[Dataset entries]
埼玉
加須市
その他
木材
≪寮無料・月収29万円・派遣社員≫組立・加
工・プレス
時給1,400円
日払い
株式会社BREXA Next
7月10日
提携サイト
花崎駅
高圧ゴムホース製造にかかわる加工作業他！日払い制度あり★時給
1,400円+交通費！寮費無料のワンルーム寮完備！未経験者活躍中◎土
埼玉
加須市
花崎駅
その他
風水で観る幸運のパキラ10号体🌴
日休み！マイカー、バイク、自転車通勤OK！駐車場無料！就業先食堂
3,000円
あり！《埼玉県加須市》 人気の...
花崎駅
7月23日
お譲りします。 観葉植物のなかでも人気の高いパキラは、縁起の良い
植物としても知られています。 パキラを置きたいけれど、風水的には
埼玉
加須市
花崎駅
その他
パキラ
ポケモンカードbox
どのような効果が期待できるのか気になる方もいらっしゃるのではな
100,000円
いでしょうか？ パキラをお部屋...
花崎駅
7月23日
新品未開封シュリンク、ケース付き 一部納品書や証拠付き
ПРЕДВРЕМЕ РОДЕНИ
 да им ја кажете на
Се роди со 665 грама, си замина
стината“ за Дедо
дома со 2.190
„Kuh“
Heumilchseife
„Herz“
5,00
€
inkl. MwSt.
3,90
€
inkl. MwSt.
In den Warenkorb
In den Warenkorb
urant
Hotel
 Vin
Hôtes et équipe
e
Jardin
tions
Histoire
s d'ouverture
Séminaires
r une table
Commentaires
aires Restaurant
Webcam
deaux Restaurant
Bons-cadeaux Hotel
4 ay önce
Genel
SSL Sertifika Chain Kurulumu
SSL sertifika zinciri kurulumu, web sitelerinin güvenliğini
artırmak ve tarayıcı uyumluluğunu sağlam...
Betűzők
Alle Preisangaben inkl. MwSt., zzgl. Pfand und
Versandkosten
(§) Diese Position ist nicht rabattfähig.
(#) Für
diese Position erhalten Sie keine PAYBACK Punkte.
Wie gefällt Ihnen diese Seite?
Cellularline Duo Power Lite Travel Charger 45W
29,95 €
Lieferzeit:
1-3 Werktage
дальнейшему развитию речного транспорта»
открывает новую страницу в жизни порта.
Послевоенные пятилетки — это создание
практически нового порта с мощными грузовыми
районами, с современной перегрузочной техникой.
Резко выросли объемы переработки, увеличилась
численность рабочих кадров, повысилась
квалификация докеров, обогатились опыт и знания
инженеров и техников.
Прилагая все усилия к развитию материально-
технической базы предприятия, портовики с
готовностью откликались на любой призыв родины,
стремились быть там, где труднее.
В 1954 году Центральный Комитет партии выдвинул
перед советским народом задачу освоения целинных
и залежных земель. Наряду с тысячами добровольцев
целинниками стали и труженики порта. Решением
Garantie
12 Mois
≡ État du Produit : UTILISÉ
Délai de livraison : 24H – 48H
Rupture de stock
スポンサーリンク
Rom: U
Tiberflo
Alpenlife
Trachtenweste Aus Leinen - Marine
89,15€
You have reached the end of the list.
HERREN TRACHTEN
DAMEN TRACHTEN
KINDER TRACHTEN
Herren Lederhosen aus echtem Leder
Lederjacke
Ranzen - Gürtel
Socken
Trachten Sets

PROBLEM STATEMENT:
Above are the records; copy every line in them that holds the word "Restaurant".

RESPONSE AREA:
aires Restaurant
deaux Restaurant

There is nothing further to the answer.